The chain rule is a fundamental concept in calculus used to find the derivative of a composite function. In simpler terms, when you have a function nested inside another function, the chain rule helps you take the derivative of that complex setup.
For example, consider the function given in the exercise:

• The function is expressed as a square root function: \(y = \sqrt{16 - x^2}\).

To find the derivative, you first identify the outer and inner functions. Here, the outer function is the square root operation, and the inner function is \(16 - x^2\).
Applying the chain rule involves these steps:

• Take the derivative of the outer function while keeping the inner function unchanged.
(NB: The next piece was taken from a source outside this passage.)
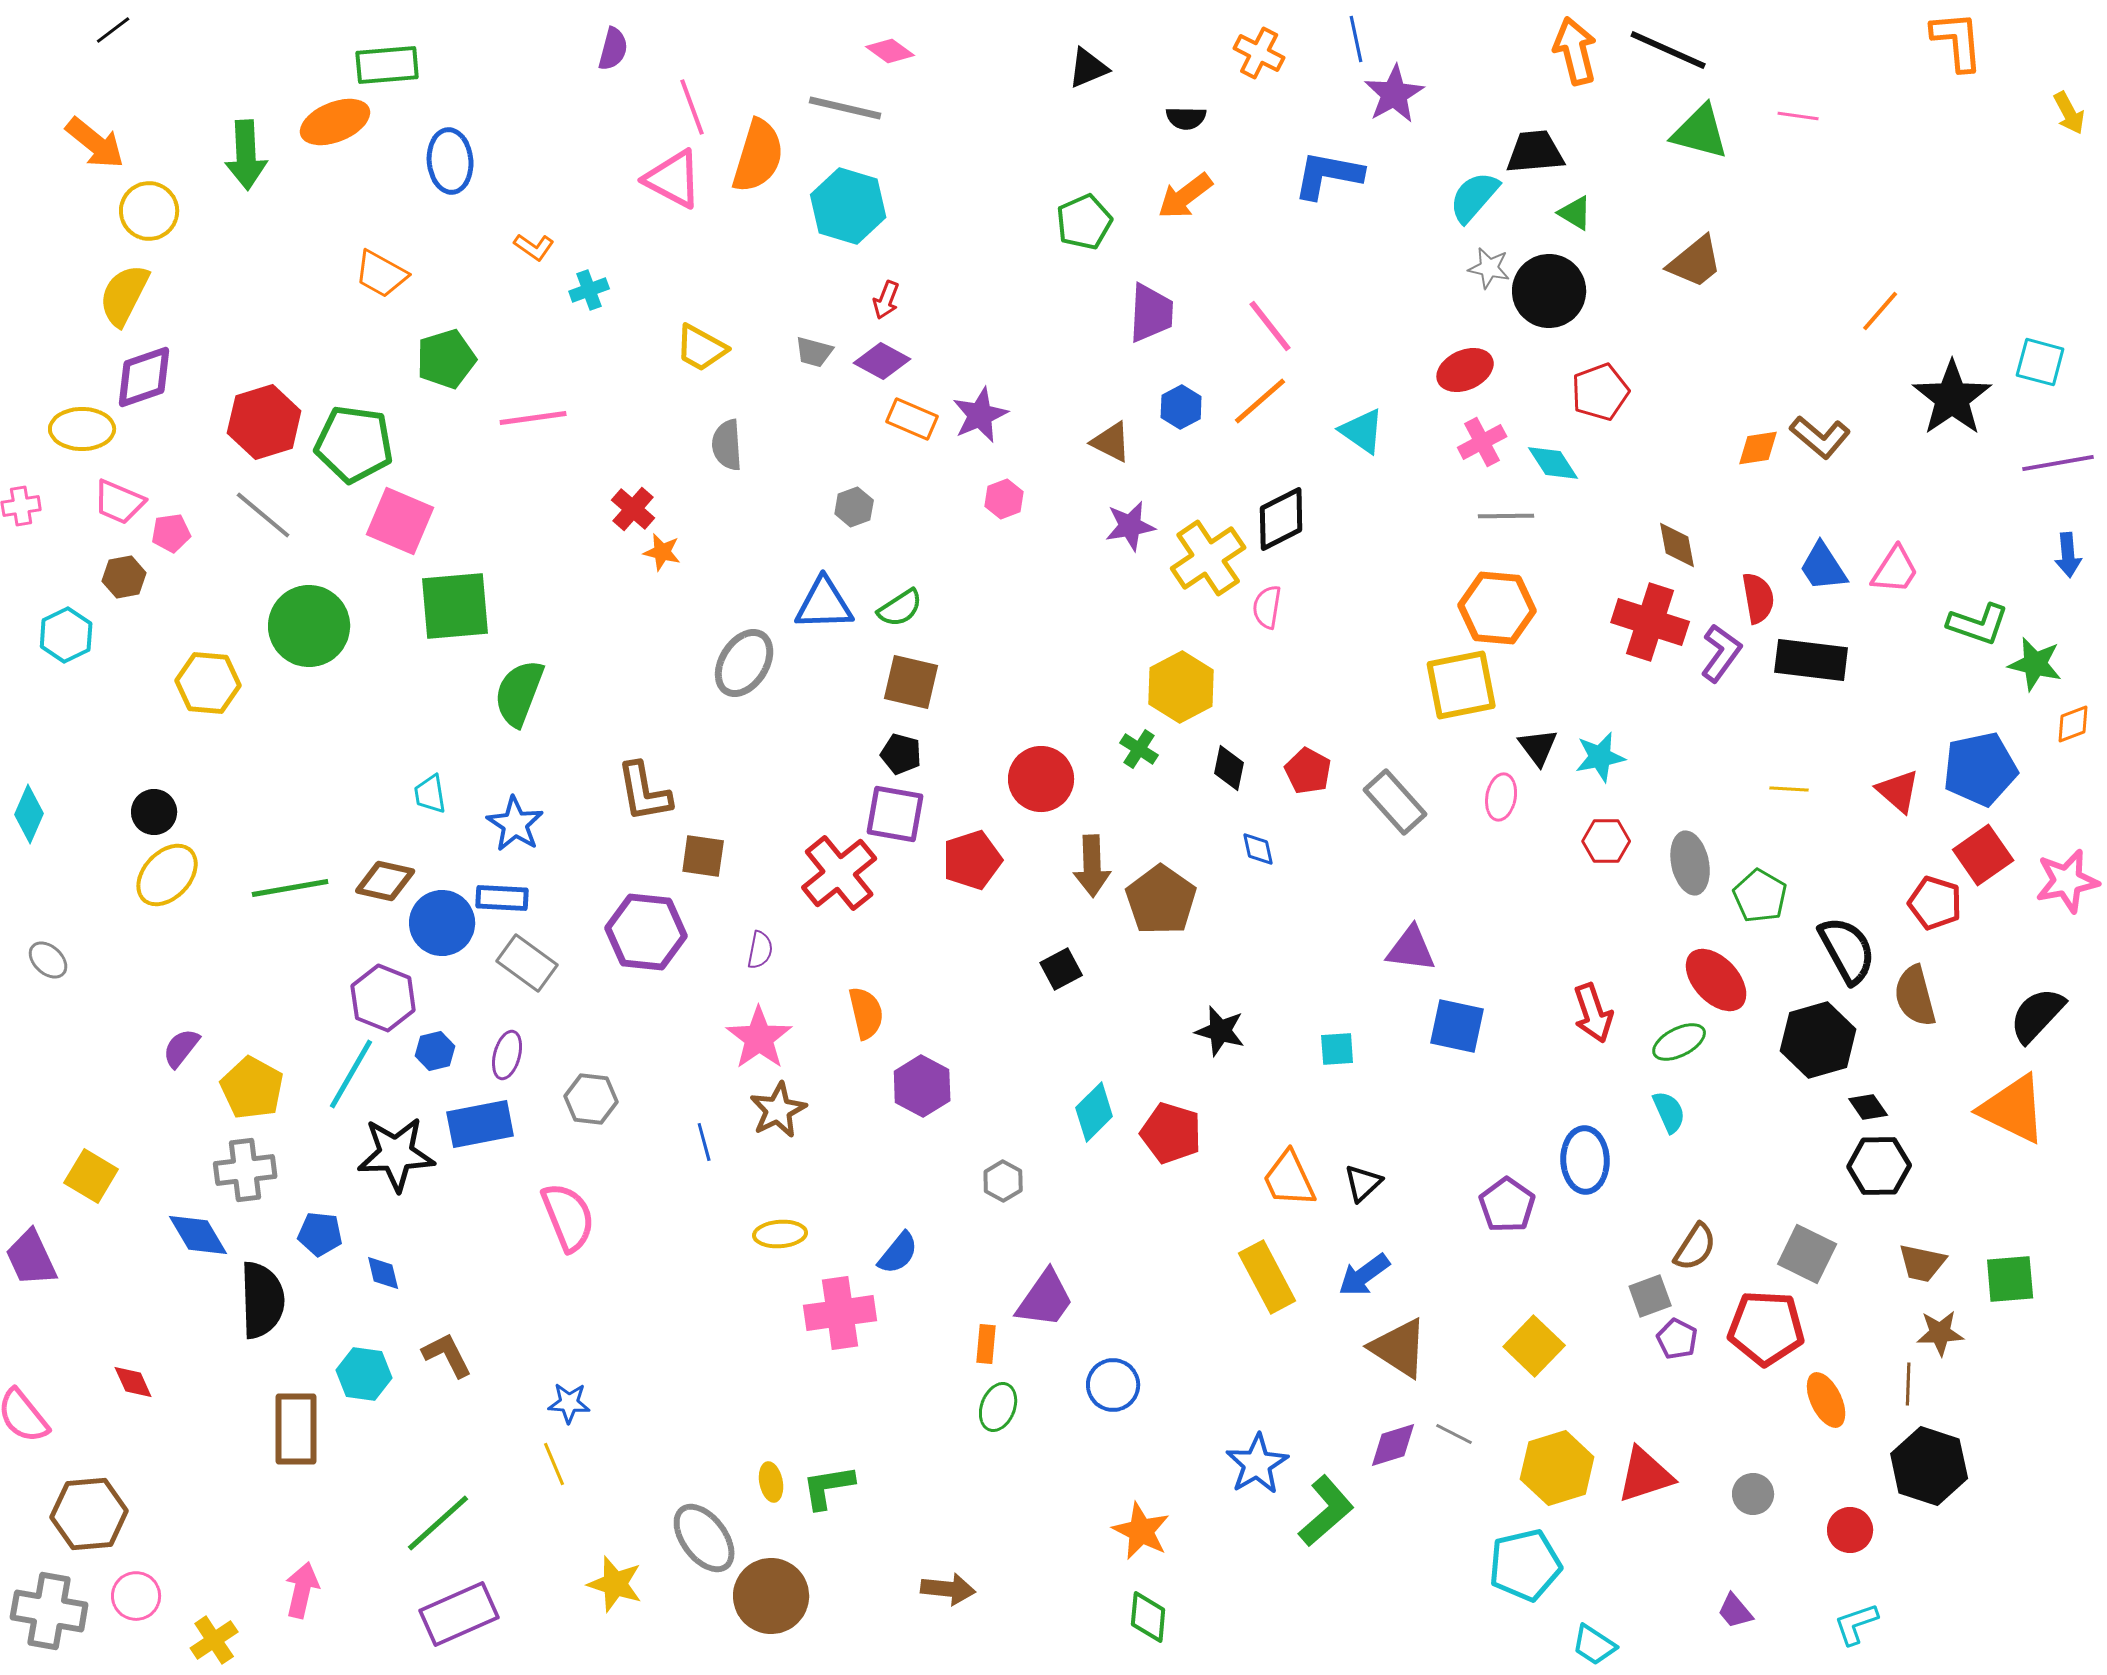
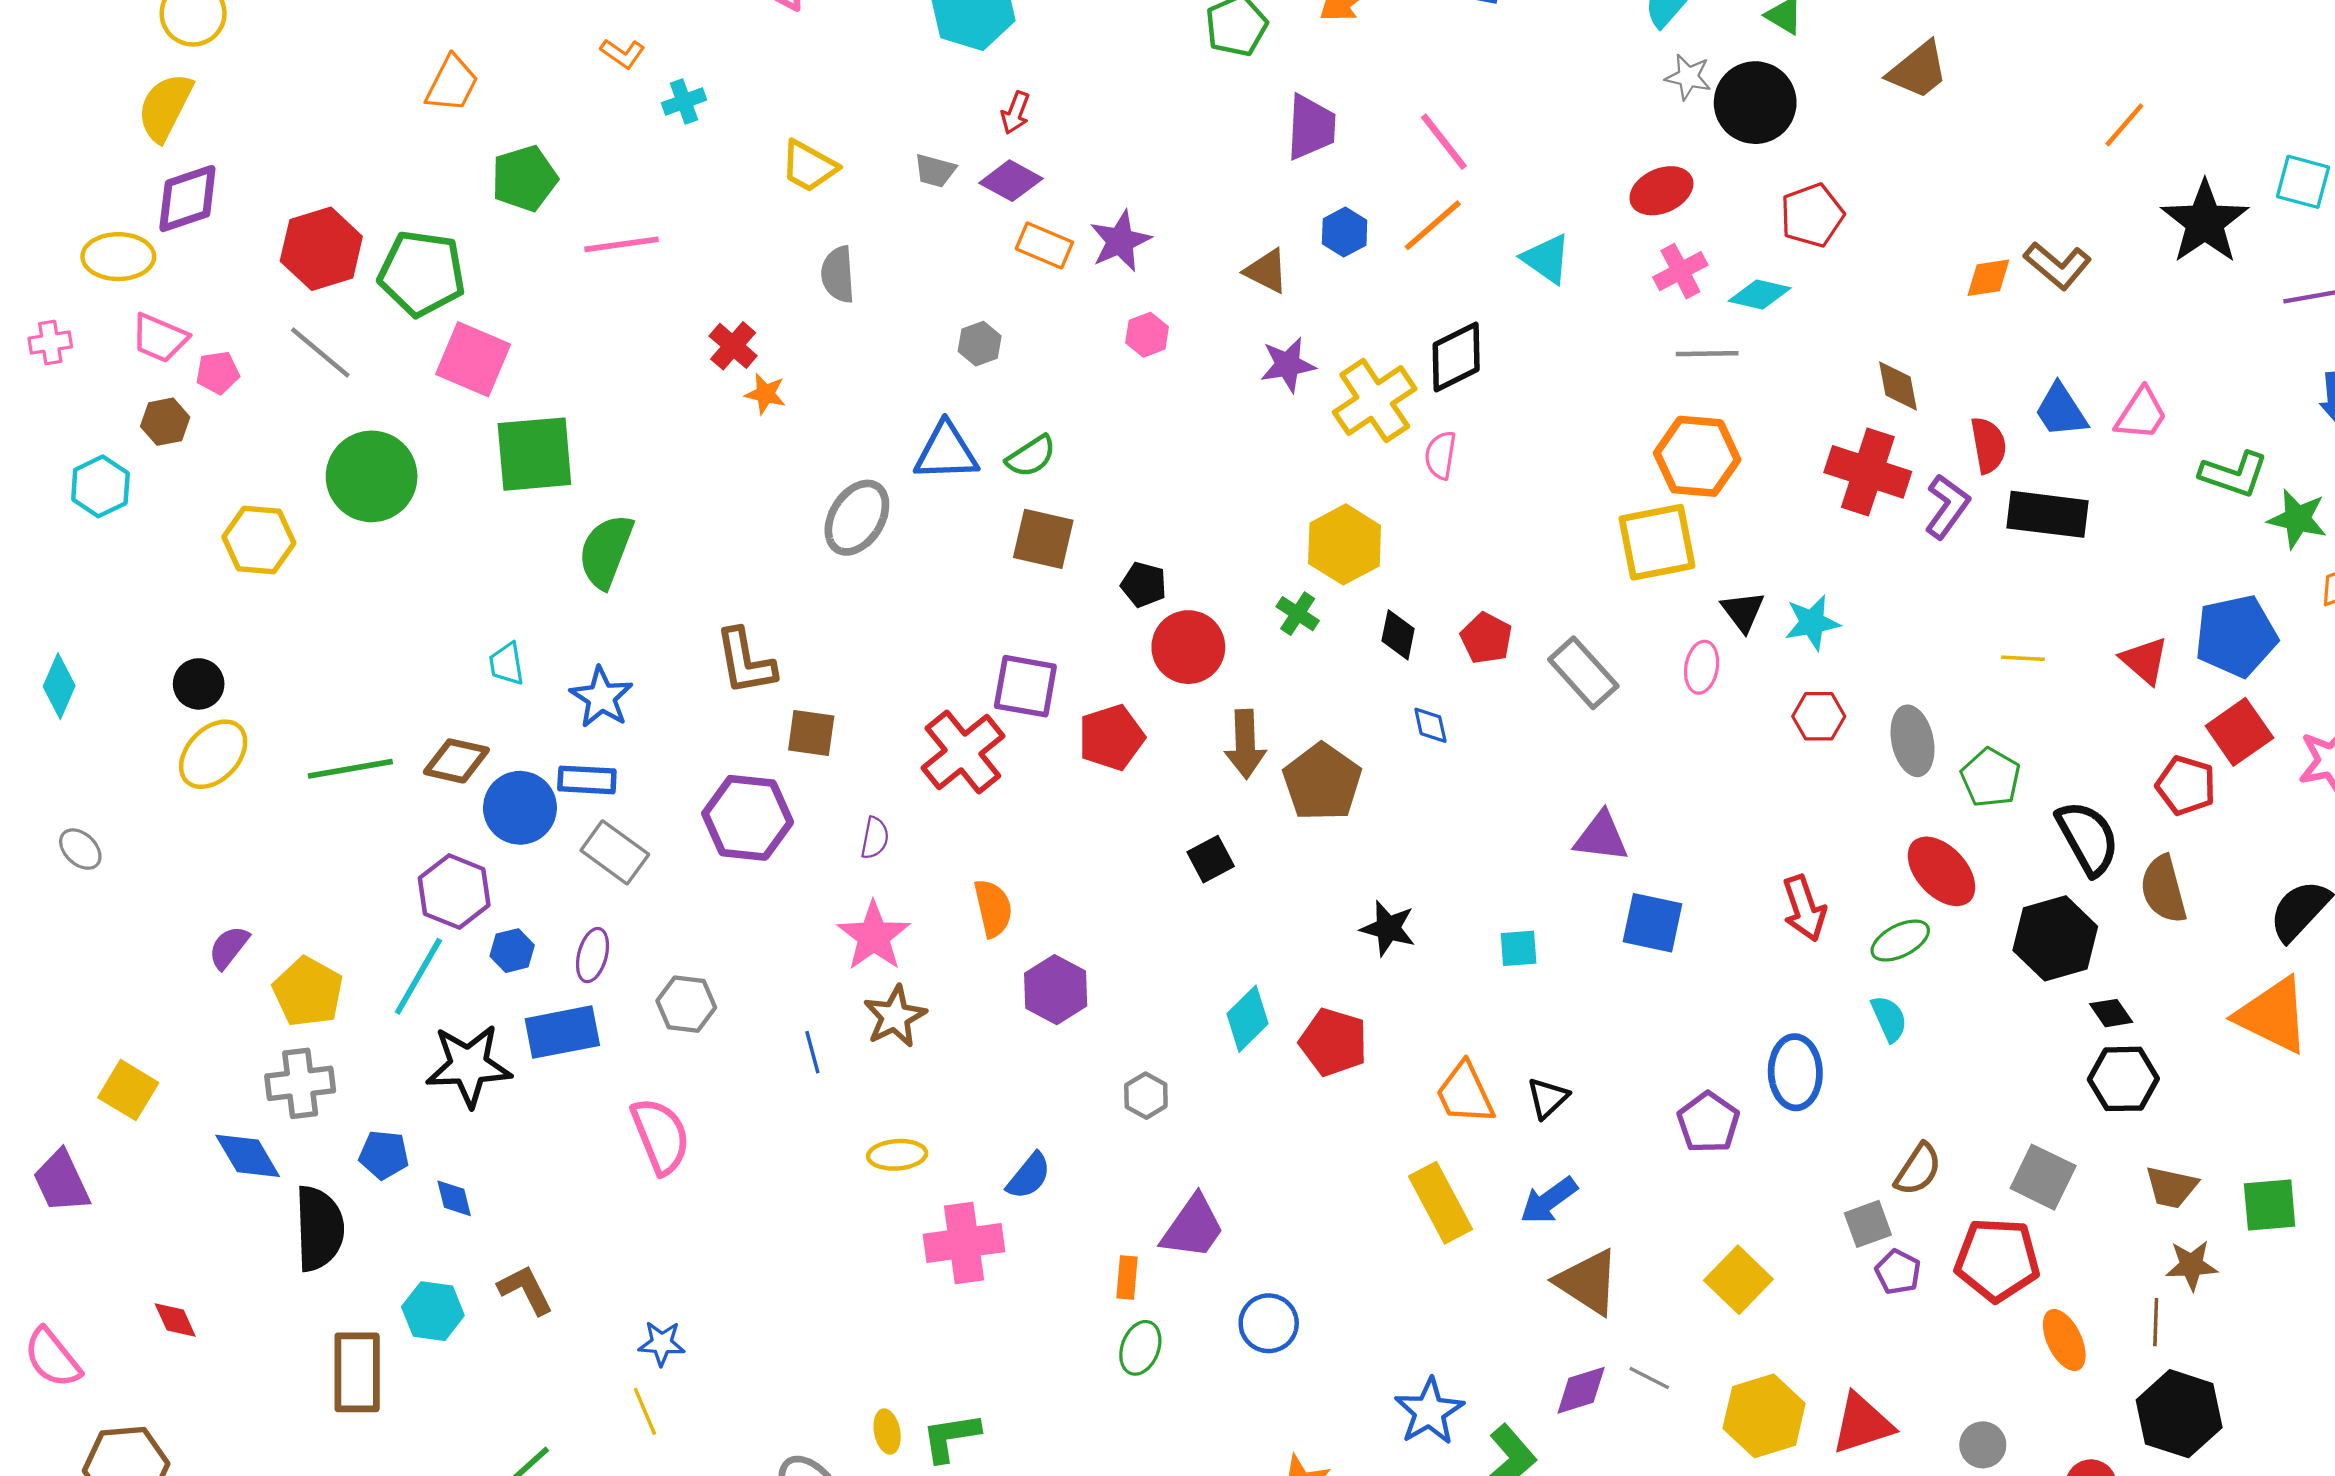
orange trapezoid: (381, 274) -> (452, 84), turned -92
cyan diamond: (1553, 463) -> (1760, 295), turned -44
black pentagon: (901, 754) -> (1144, 585), moved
This gives \(\frac{1}{2\sqrt{16-x^2}}\).
• Then, multiply by the derivative of the inner function \(-2x\).

The result is the derivative: \(f'(x) = -\frac{x}{\sqrt{16-x^2}}\). This derivative is crucial for finding the arc length as it leads to the integrand used in the formula.

Trigonometric substitution is a technique used in calculus to simplify the integration of expressions, especially those involving square roots. When encountering an expression like \(\sqrt{16 - x^2}\), trigonometric substitution is an excellent tool to make integration more straightforward.
Here's how it works:

• You substitute \(x = 4\sin(\theta)\) since the structure resembles the Pythagorean identity \(sin^2(\theta) + cos^2(\theta) = 1\).

Why choose \(4\sin(\theta)\)? Because you aim to leverage the identity \(16 - x^2 = 16(1 - \sin^2(\theta)) = 16\cos^2(\theta)\).
Upon substituting, you also need to change \(dx\):

• Differentiate \(x = 4\sin(\theta)\) to get \(dx = 4\cos(\theta)d\theta\).

This transforms the integral into a simpler form, \(L = \int_{0}^{\frac{\pi}{2}} 4 d\theta\), making it directly solvable and leading to the arc length of \(2\pi\). This substitution simplifies the problem significantly, showing just how useful this technique can be.

Integration plays a central role in finding arc lengths, as it allows you to calculate the total length along a curve by summing infinitesimally small parts. The arc length formula is given by:\[L = \int_{a}^{b} \sqrt{1 + [f'(x)]^2} \, dx\]With the function \(y=\sqrt{16-x^2}\) in our exercise, once you have the derivative, you incorporate it into this formula. After replacing \(f'(x)\) and simplifying, you arrive at an expression ready to be integrated.
In our step-by-step solution:

• We first manipulate \(1 + [f'(x)]^2\) to get \(\frac{16}{16-x^2}\).
• The problem became more manageable with trigonometric substitution, simplifying the integral \(\int \sqrt{\frac{16}{16-x^2}} dx\).

Transforming the variable via trigonometric substitution, the integral reduces to a basic trigonometric integral. The integration becomes straightforward, ultimately yielding an arc length of \(2\pi\). Regardless of the problem's complexity, integration techniques like these help solve it efficiently.